Start of RECORDS FOR PROCESSING
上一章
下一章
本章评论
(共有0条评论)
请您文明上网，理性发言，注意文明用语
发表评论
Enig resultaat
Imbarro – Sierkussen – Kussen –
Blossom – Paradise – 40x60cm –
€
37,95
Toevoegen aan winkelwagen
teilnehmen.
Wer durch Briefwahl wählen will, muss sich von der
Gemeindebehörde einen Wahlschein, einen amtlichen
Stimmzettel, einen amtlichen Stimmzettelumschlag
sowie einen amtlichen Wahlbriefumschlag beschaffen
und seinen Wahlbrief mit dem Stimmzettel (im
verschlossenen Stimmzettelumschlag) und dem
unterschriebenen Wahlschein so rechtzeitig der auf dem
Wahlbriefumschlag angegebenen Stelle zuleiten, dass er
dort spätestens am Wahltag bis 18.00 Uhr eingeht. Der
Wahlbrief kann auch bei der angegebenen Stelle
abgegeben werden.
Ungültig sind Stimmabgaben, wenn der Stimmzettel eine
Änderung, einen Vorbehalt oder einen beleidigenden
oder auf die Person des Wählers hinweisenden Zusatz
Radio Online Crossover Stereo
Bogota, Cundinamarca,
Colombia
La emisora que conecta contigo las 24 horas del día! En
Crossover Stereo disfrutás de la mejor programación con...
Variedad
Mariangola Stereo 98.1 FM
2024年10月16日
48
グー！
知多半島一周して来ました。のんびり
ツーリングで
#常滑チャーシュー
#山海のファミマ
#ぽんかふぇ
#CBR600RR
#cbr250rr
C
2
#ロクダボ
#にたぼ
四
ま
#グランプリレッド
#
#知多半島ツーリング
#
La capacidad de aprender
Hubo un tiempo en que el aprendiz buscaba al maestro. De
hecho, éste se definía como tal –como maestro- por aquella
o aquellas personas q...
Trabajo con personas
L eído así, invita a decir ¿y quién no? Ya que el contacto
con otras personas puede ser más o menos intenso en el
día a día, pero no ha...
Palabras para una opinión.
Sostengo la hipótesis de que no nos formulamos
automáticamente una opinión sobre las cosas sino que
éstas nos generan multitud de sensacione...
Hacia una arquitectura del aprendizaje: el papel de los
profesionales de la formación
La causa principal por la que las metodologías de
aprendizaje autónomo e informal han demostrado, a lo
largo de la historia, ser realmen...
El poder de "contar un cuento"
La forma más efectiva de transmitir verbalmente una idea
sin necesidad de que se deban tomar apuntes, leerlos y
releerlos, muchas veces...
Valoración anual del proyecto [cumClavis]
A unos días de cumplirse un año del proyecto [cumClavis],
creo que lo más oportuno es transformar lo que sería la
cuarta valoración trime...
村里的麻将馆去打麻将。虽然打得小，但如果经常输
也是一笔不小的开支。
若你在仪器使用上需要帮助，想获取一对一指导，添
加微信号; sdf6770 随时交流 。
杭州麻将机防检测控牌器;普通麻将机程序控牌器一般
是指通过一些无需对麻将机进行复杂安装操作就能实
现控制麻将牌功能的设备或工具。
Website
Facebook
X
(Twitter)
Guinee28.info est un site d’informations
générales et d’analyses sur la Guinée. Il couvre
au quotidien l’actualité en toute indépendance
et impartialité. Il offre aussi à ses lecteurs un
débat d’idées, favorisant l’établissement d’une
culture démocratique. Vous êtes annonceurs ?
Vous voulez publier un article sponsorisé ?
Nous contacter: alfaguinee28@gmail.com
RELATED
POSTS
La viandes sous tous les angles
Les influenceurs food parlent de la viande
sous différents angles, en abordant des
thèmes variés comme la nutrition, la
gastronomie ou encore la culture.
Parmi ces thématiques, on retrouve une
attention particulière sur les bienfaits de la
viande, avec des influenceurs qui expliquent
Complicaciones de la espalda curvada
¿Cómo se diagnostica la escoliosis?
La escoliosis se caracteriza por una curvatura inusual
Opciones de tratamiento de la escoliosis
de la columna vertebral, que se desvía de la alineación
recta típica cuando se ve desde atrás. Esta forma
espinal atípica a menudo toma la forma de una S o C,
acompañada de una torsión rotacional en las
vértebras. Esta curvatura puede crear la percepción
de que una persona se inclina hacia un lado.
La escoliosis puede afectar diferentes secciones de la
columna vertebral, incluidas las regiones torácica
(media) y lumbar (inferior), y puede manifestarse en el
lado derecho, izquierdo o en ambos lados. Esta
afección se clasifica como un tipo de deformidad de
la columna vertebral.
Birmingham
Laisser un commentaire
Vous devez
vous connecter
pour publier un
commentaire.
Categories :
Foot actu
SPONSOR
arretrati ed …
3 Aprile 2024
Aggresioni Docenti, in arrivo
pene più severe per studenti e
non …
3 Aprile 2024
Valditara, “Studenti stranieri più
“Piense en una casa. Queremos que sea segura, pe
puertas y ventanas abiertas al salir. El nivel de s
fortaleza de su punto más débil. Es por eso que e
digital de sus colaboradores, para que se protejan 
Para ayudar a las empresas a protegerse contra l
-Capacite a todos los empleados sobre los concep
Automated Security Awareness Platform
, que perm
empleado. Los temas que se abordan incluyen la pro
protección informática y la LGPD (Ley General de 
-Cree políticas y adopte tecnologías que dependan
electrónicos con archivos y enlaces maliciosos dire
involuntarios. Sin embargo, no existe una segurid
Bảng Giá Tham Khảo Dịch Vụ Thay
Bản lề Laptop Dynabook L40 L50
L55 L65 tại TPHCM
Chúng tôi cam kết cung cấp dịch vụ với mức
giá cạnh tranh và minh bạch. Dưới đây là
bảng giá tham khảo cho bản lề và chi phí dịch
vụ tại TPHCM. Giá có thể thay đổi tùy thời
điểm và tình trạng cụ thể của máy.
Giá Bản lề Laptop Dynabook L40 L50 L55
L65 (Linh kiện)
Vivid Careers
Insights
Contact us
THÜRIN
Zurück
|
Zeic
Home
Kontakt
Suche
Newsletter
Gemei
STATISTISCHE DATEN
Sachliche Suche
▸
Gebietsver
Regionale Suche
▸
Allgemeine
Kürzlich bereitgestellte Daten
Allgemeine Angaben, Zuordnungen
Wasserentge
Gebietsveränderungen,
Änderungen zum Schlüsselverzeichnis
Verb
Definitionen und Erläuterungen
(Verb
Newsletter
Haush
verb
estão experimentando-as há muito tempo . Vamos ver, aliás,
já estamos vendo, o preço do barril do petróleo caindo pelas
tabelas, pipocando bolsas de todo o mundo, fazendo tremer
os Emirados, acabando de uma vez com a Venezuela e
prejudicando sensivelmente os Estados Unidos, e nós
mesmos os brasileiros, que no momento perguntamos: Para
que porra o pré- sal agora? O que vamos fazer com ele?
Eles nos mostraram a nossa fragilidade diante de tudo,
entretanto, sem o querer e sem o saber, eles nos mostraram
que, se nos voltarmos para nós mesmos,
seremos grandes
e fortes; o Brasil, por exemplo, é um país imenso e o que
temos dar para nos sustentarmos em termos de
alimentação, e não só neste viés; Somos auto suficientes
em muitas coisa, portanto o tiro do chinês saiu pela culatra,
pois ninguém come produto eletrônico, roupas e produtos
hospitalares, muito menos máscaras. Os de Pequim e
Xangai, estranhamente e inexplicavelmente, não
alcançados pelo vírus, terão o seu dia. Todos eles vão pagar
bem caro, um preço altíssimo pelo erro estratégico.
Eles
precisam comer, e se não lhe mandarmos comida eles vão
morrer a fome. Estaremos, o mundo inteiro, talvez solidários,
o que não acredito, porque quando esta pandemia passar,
End of RECORDS FOR PROCESSING
# PROBLEM STATEMENT
Show every line from the entries above in which "Dynabook" appears.

# WRITTEN SOLUTION
Bản lề Laptop Dynabook L40 L50
Giá Bản lề Laptop Dynabook L40 L50 L55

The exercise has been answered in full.